I am not generally a fan of keeping old hardware around any more. I usually get rid of it one way or another. I used to have a huge collection of old unix workstations and tons of other obscure hardware. One day I decided to get rid of it all.

The one thing I have been saving for years is a Windows 98 PC for DOS/Early Windows gaming. If emulation ever catches up I would potentially get rid of it.(But maybe not since I am somewhat attached to those old components)

None of the emulators I have seen so far will do any of read 880K floppies, or read and execute C64 cartidges, or run at 68030 speeds and capabilities.
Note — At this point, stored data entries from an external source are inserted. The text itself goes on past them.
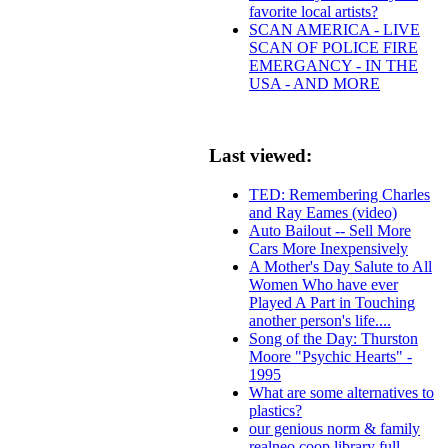
favorite local artists?
SCAN AMERICA - LIVE
SCAN OF POLICE FIRE
EMERGANCY - IN THE
USA - AND MORE
Last viewed:
TED: Remembering Charles
and Ray Eames (video)
Auto Bailout -- Sell More
Cars More Inexpensively
A Mother's Day Salute to All
Women Who have ever
Played A Part in Touching
another person's life....
Song of the Day: Thurston
Moore "Psychic Hearts" -
1995
What are some alternatives to
plastics?
our genious norm & family
realneo coop library full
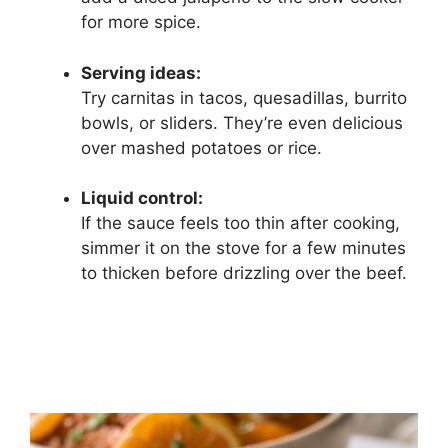
for more spice.
Serving ideas:
Try carnitas in tacos, quesadillas, burrito
bowls, or sliders. They’re even delicious
over mashed potatoes or rice.
Liquid control:
If the sauce feels too thin after cooking,
simmer it on the stove for a few minutes
to thicken before drizzling over the beef.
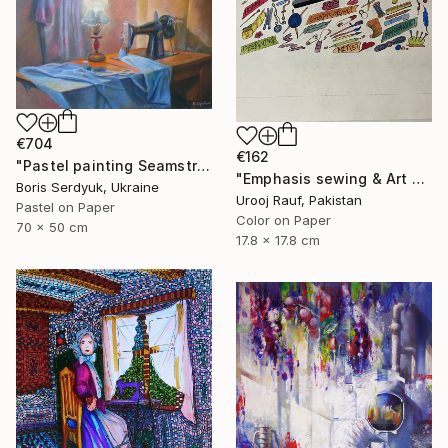
€704
€162
"Pastel painting Seamstress corner Serdyuk Boris Petrovich" Painting
"Emphasis sewing & Art Material" Painting
Boris Serdyuk, Ukraine
Urooj Rauf, Pakistan
Pastel on Paper
Color on Paper
70 x 50 cm
17.8 x 17.8 cm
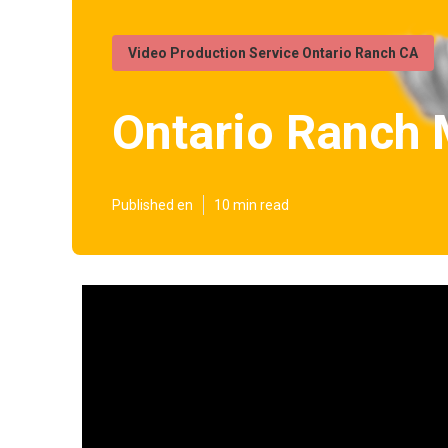
Video Production Service Ontario Ranch CA
Ontario Ranch 
Published en
10 min read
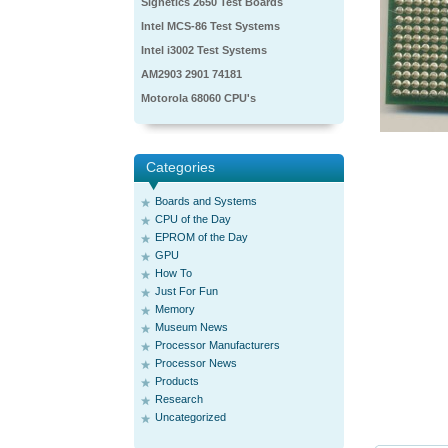
Signetics 2650 Test Boards
Intel MCS-86 Test Systems
Intel i3002 Test Systems
AM2903 2901 74181
Motorola 68060 CPU's
Categories
Boards and Systems
CPU of the Day
EPROM of the Day
GPU
How To
Just For Fun
Memory
Museum News
Processor Manufacturers
Processor News
Products
Research
Uncategorized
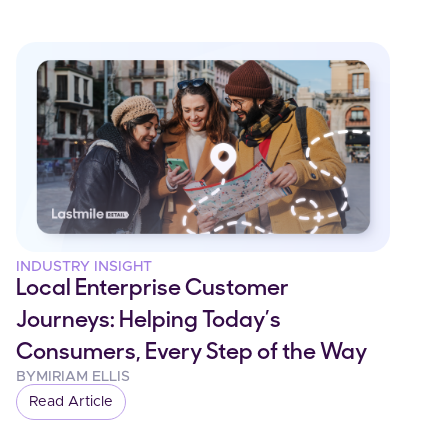
INDUSTRY INSIGHT
Local Enterprise Customer
Journeys: Helping Today’s
Consumers, Every Step of the Way
BY
MIRIAM ELLIS
Read Article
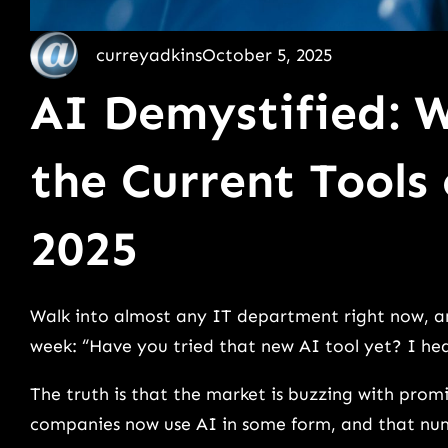
curreyadkins
October 5, 2025
AI Demystified: 
the Current Tools
2025
Walk into almost any IT department right now, an
week: “Have you tried that new AI tool yet? I he
The truth is that the market is buzzing with prom
companies now use AI in some form, and that num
Most of the Amiga ones are for A500’s, which I never had (A1000, A2500/030).

Plus, I have over 1100 games for the Amiga, and currently no way to move them over from floppy other than using an Amiga MS-DOS emulator file system to copy them one at a time… I may not live that long! (even if I can find a working floppy drive for my Linux boxes!)

Not exactly what you were asking, but did you ever check-out this? 4,545 games ready for download…

I was aware of its existence (sort of) - but I had intended to use the ‘legit’ ones I own first, THEN fill in the blanks with illegit ones I own. Didn’t check in to the details of abandonware - or how the law reads here in Canada - the copyright laws have become completely ridiculous over the last number of years…

I guess I’ll have to try an emulator or 2 now to see how the speed is!